Is Vegan Diet Really Healthy?
For the last couple of years, veganism remains at the height of every dietary debate. The “sustainability trend” is bringing about converts by the hundreds every passing day. While the intentions are pure, however, veganism can cause some long term damages to your health.
As the dietary approach garners popularity, many prominent experts continue voicing their concerns over the eradication of animal-based products in consumption practices.
Who Are These Experts?
Back in 2017, Professor of Paediatric Nutrition, Dr. Mary Fewtrell, addressed the European Society for Paediatric Gastroenterology, Hepatology, and Nutrition with concerns over the repercussions a young infant may face if subjected to a purely vegan diet, which includes irreversible cognitive damage.
Two years later, Dr. Emma Derbyshire, a public health nutritionist, warned that a strictly vegan diet could become the cause of a choline crisis.
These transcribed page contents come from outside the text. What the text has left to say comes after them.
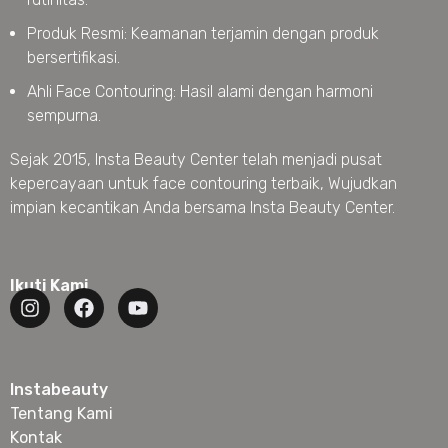
Produk Resmi: Keamanan terjamin dengan produk
bersertifikasi.
Ahli Face Contouring: Hasil alami dengan harmoni
sempurna.
Sejak 2015, Insta Beauty Center telah menjadi pusat
kepercayaan untuk face contouring terbaik, Wujudkan
impian kecantikan Anda bersama Insta Beauty Center.
Ikuti Kami
Instabeauty
Tentang Kami
Kontak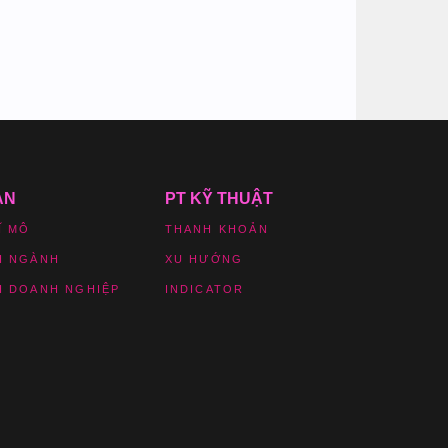
ẢN
PT KỸ THUẬT
Ĩ MÔ
THANH KHOẢN
H NGÀNH
XU HƯỚNG
H DOANH NGHIỆP
INDICATOR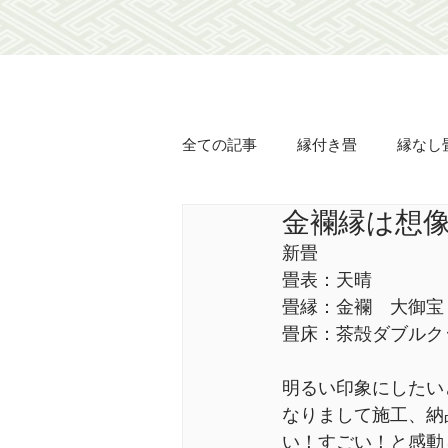
全ての記事
縁付き畳
縁なし
金襴縁は想
オリジナル畳表
オリジナル
新畳
畳表：天晴
襖の貼り替え
障子の貼り替
畳縁：金襴　大御宝
畳床：茶殻ダブルク
豊壽
土佐翠
市松匠表
明るい印象にしたい
なりまして施工、納
い！すごい！と感動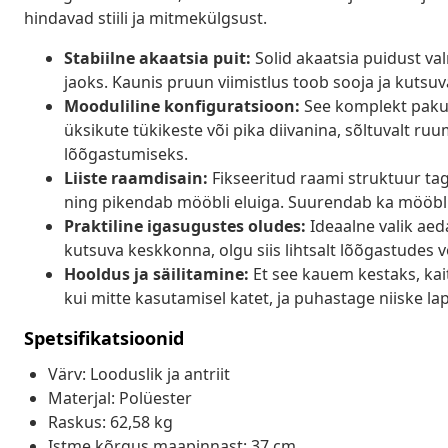
hindavad stiili ja mitmekülgsust.
Stabiilne akaatsia puit:
Solid akaatsia puidust va
jaoks. Kaunis pruun viimistlus toob sooja ja kutsu
Mooduliline konfiguratsioon:
See komplekt pakub
üksikute tükikeste või pika diivanina, sõltuvalt ru
lõõgastumiseks.
Liiste raamdisain:
Fikseeritud raami struktuur tag
ning pikendab mööbli eluiga. Suurendab ka mööbli
Praktiline igasugustes oludes:
Ideaalne valik aed
kutsuva keskkonna, olgu siis lihtsalt lõõgastudes võ
Hooldus ja säilitamine:
Et see kauem kestaks, kai
kui mitte kasutamisel katet, ja puhastage niiske lapi
Spetsifikatsioonid
Värv: Looduslik ja antriit
Materjal: Polüester
Raskus: 62,58 kg
Istme kõrgus maapinnast: 37 cm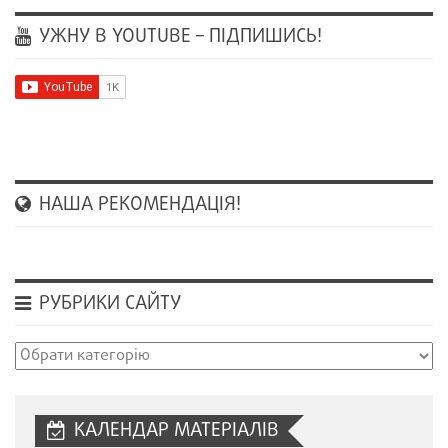
УЖНУ В YOUTUBE – ПІДПИШИСЬ!
НАША РЕКОМЕНДАЦІЯ!
РУБРИКИ САЙТУ
Рубрики
сайту
КАЛЕНДАР МАТЕРІАЛІВ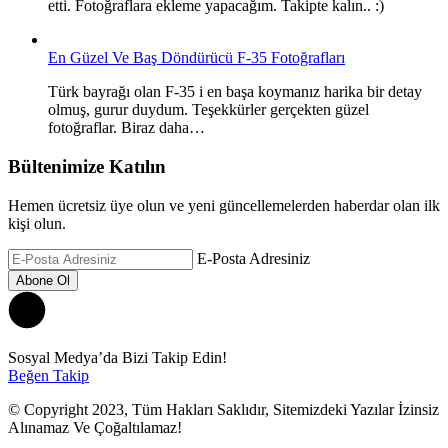
etti. Fotoğraflara ekleme yapacağım. Takipte kalın.. :)
En Güzel Ve Baş Döndürücü F-35 Fotoğrafları
Türk bayrağı olan F-35 i en başa koymanız harika bir detay
olmuş, gurur duydum. Teşekkürler gerçekten güzel
fotoğraflar. Biraz daha…
Bültenimize Katılın
Hemen ücretsiz üye olun ve yeni güncellemelerden haberdar olan ilk
kişi olun.
E-Posta Adresiniz
Sosyal Medya’da Bizi Takip Edin!
Beğen
Takip
© Copyright 2023, Tüm Hakları Saklıdır, Sitemizdeki Yazılar İzinsiz
Alınamaz Ve Çoğaltılamaz!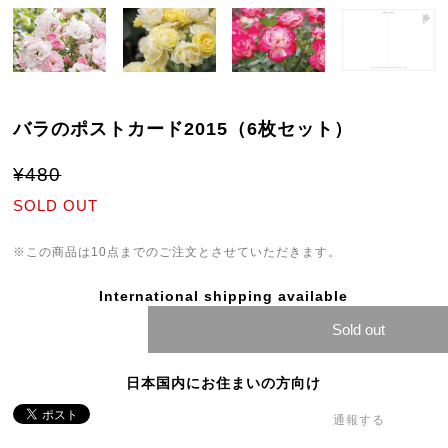
バラのポストカード2015（6枚セット）
¥480
SOLD OUT
※この商品は10点までのご注文とさせていただきます。
International shipping available
Sold out
日本国内にお住まいの方向け
通報する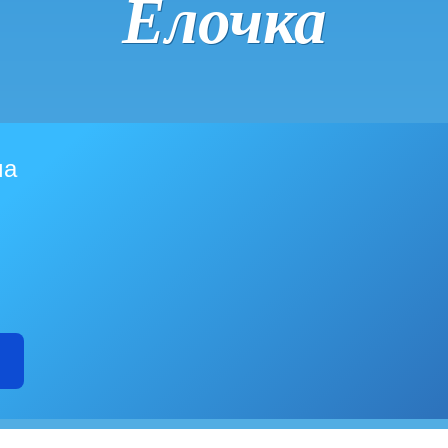
Ёлочка
ма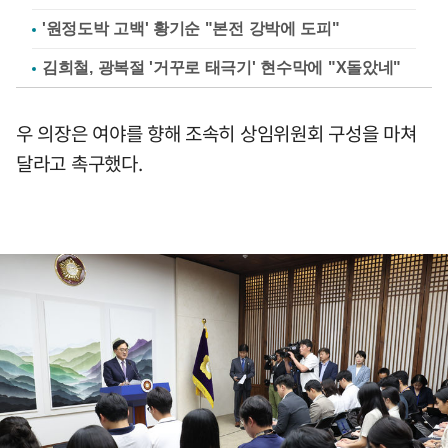
'원정도박 고백' 황기순 "본전 강박에 도피"
김희철, 광복절 '거꾸로 태극기' 현수막에 "X돌았네"
우 의장은 여야를 향해 조속히 상임위원회 구성을 마쳐
달라고 촉구했다.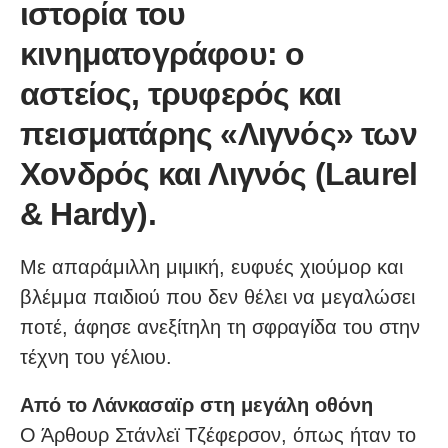
ιστορία του
κινηματογράφου: ο
αστείος, τρυφερός και
πεισματάρης «Λιγνός» των
Χονδρός και Λιγνός (Laurel
& Hardy).
Με απαράμιλλη μιμική, ευφυές χιούμορ και
βλέμμα παιδιού που δεν θέλει να μεγαλώσει
ποτέ, άφησε ανεξίτηλη τη σφραγίδα του στην
τέχνη του γέλιου.
Από το Λάνκασαϊρ στη μεγάλη οθόνη
Ο Άρθουρ Στάνλεϊ Τζέφερσον, όπως ήταν το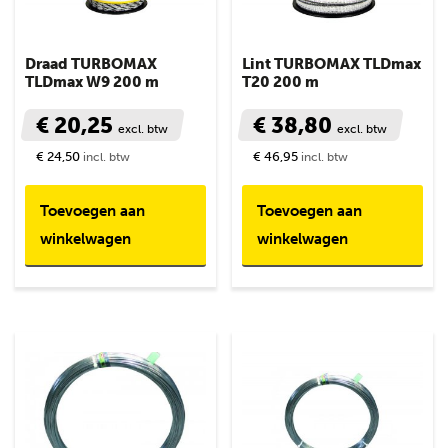
Draad TURBOMAX
Lint TURBOMAX TLDmax
TLDmax W9 200 m
T20 200 m
€ 20,25
€ 38,80
excl. btw
excl. btw
€ 24,50
€ 46,95
incl. btw
incl. btw
Toevoegen aan
Toevoegen aan
winkelwagen
winkelwagen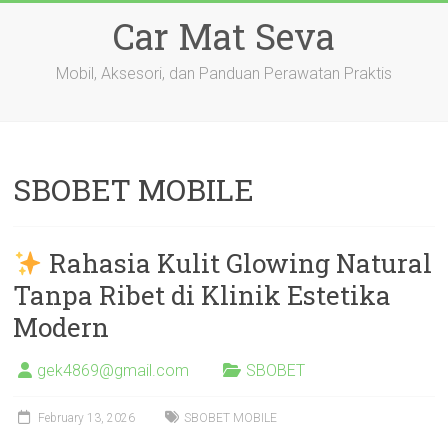
Skip
Car Mat Seva
to
content
Mobil, Aksesori, dan Panduan Perawatan Praktis
SBOBET MOBILE
Rahasia Kulit Glowing Natural
Tanpa Ribet di Klinik Estetika
Modern
gek4869@gmail.com
SBOBET
February 13, 2026
SBOBET MOBILE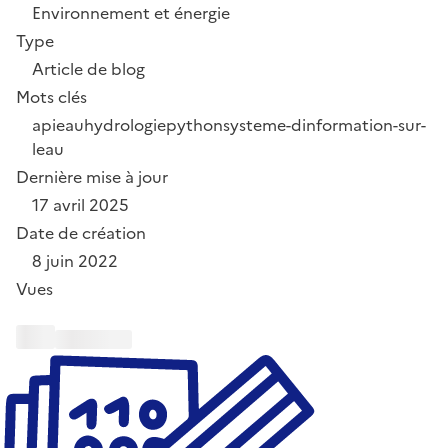
Environnement et énergie
Type
Article de blog
Mots clés
api
eau
hydrologie
python
systeme-dinformation-sur-
leau
Dernière mise à jour
17 avril 2025
Date de création
8 juin 2022
Vues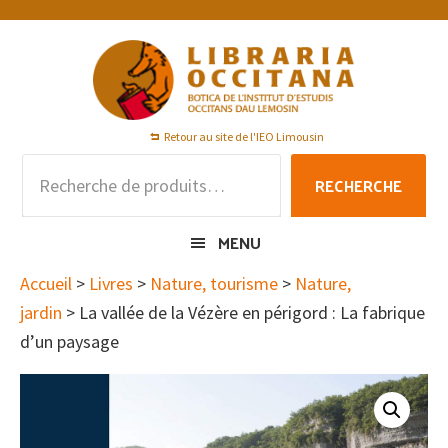
Passer
Passer
Passer
à
au
au
la
contenu
pied
navigation
principal
de
principale
page
Retour au site de l'IEO Limousin
Recherche
RECHERCHE
pour :
MENU
Accueil
>
Livres
>
Nature, tourisme
>
Nature,
jardin
> La vallée de la Vézère en périgord : La fabrique
d’un paysage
Writing in the BMJ Nutrition, Prevention, and Health Journal, she highlighted the importance of omega-3 fatty acids, choline, and vitamin B-12 in key stages such as fetal development, brain development, and overall health. She warned that the health of the future generation is at terrible risk if such trends continue gaining popularity.
What Are The Risks?
As mentioned, eliminating animal-based products from the diet deprive the body of certain essential nutrients, which are as follows:
1. Essential Fatty Acids
The exclusion of certain acids that your body can’t produce itself, such as omega-3 fatty acids, leaves the brain vulnerable. A study consisting of 48000 individuals who were followed for 18 years found that chances of stroke increase by up to 20% when consuming a plant-based diet. Although a plant-based omega-3 exists, known as the ALA, it is pretty inefficient against the actual nutrient. For a deeper understanding, imagine a house with bricks to make up its walls. Now, replace those bricks with polystyrene. Does the job but, can it promise support through tough times? This is the main difference between omega-3 fatty acids and ALA.
2. Vitamin B-12
Experts reveal that Vitamin B-12 is an essential nutrient for brain health and nerve function. According to research carried out by dietitian Sophie Medlin, B-12 deficiency is a reality among 50% of vegans unless they opt for supplements.
The risk of deficiency is even more severe for infants and children, as it can cause seizures, developmental delay, brain atrophy, intellectual disability, and failure to thrive. Vitamin B-12 is another nutrient that the body cannot produce and is found in animal-based products such as poultry, fish, meat, dairy, eggs, and yeast.
Deficiency of other nutrients, such as amino acids, choline, Vitamin D, calcium, and iodine can also cause brain-related damages in an animal-product deprived body.
Lastly, iron is essential for healthy blood cells. Iron from animal products is much easier for the body to absorb than from plant products; therefore, a vegan body is severely iron-deficient. Young ones with an iron deficiency, especially, face a harder time learning as their blood cells are unable to produce energy.
People world over are charging headfirst into veganism, with an intention to save the earth but, without realizing the consequences and understanding the implications with such a severe diet change. If you’re a vegan or are thinking of switching diets, be sure to consult an expert on how you can meet daily nutrient requirements without animal products.